As shown in the summary of the model fit, the default estimation criterion is maximum likelihood. The summary provides several other model-fit statistics such as Akaike’s Information Criterion (`AIC`

), Schwarz’s Bayesian Information Criterion (`BIC`

), the log-likelihood at the parameter estimates, and the objective function (negative twice the log-likelihood) at the parameter estimates. These are all statistics related to the model fit and are used to compare different models fit to the same data.

The third section is the table of estimates of parameters associated with the random effects. There are two sources of variability in this model, a batch-to-batch variability in the level of the response and the residual or per-observation variability — also called the within-batch variability. The name “residual” is used in statistical modeling to denote the part of the variability that cannot be explained or modeled with the other terms. It is the variation in the observed data that is “left over” after determining the estimates of the parameters in the other parts of the model.

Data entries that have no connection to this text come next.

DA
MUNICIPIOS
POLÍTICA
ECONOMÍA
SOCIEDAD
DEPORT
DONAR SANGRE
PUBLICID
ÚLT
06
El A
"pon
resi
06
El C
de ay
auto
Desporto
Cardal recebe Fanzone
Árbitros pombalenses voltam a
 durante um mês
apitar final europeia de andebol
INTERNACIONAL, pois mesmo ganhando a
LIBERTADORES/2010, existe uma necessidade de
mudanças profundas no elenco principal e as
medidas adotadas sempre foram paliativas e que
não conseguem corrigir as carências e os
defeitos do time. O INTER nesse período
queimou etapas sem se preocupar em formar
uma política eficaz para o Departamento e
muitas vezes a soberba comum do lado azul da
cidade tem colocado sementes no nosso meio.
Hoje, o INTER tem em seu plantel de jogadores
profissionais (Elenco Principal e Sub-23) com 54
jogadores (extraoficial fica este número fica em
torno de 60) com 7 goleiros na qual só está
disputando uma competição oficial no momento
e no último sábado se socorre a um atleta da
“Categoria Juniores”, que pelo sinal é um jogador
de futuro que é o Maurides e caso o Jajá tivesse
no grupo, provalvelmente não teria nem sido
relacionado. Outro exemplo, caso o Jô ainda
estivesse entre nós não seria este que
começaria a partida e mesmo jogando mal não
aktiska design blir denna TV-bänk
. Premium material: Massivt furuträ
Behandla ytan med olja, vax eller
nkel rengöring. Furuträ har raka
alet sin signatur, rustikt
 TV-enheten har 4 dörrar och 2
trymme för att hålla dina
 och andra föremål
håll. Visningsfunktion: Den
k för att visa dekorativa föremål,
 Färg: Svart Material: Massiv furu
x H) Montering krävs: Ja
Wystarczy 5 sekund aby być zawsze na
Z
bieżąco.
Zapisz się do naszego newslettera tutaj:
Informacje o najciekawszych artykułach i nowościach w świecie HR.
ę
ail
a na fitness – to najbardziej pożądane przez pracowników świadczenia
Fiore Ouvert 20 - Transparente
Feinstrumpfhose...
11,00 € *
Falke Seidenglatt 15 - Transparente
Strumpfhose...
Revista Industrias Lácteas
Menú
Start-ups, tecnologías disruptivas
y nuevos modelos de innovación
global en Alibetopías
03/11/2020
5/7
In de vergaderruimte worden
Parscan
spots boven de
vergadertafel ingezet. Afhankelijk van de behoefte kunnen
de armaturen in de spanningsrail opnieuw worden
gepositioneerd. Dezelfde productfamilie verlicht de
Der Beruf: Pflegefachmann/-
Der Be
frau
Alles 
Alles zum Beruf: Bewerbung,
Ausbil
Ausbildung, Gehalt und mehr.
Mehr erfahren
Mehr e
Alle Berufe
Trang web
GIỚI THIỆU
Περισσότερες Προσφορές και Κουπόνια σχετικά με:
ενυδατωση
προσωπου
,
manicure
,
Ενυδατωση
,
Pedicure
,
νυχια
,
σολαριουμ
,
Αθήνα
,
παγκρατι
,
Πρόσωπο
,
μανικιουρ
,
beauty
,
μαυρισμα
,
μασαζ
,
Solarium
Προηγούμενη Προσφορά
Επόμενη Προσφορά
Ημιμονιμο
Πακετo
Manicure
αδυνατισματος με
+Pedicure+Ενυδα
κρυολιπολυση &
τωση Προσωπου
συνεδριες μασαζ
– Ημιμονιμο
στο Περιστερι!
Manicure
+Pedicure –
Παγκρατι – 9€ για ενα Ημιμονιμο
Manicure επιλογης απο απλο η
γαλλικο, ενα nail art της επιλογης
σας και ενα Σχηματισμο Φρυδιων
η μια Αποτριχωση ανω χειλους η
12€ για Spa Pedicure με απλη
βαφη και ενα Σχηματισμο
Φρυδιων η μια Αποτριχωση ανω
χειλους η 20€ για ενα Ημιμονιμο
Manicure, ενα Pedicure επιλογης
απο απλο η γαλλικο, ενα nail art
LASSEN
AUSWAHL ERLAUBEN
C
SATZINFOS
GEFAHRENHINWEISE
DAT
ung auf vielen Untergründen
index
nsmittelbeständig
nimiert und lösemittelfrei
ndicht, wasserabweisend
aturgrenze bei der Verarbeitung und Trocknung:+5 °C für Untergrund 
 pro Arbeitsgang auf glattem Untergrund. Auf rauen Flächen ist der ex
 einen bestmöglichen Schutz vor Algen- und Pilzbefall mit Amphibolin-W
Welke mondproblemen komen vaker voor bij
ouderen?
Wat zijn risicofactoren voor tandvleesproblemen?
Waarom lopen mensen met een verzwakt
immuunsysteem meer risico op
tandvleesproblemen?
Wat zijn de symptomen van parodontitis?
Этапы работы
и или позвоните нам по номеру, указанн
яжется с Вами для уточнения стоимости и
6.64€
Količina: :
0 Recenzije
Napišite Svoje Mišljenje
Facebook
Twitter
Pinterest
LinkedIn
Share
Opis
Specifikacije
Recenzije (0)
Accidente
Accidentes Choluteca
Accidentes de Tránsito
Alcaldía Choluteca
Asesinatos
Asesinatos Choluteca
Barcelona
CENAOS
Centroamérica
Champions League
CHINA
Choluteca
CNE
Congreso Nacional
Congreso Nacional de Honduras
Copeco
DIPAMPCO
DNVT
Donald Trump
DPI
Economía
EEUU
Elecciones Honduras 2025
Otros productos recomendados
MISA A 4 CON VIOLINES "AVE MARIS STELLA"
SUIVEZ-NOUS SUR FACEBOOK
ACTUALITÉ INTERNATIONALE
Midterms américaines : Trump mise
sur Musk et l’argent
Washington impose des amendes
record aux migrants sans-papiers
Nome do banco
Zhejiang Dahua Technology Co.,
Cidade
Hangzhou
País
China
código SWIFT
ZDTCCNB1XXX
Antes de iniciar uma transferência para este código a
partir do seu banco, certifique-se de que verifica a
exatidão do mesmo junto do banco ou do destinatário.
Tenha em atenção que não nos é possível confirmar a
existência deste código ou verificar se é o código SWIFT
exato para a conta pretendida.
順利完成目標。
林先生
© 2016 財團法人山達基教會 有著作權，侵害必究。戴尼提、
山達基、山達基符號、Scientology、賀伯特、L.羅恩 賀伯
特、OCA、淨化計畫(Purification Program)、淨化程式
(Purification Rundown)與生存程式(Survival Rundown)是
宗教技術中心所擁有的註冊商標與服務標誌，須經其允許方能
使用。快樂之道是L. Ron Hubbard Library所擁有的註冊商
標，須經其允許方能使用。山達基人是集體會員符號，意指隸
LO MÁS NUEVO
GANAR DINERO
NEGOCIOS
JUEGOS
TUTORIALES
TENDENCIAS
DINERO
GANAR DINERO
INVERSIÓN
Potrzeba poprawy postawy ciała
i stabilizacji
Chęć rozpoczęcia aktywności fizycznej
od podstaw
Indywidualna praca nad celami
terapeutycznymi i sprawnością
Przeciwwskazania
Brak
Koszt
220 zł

Some of the variability in the response is associated with the fixed-effects terms. In this model there is only one such term, labeled the `(Intercept)`

. The name “intercept”, which is better suited to models based on straight lines written in a slope/intercept form, should be understood to represent an overall “typical” or mean level of the response in this case. (For those wondering about the parentheses around the name, they are included so that a user cannot accidentally name a variable in conflict with this name.) The line labeled `Batch`

in the random effects table shows that the random effects added to the intercept term, one for each level of the factor, are modeled as random variables whose unconditional variance is estimated as 1388.33 g$^2$. The corresponding standard deviations is 37.26 g for the ML fit.

Note that the last column in the random effects summary table is the estimate of the variability expressed as a standard deviation rather than as a variance. These are provided because it is usually easier to visualize the variability in standard deviations, which are on the scale of the response, than it is to visualize the magnitude of a variance. The values in this column are a simple re-expression (the square root) of the estimated variances. Do not confuse them with the standard errors of the variance estimators, which are not given here. As described in later sections, standard errors of variance estimates are generally not useful because the distribution of the estimator of a variance is skewed - often badly skewed.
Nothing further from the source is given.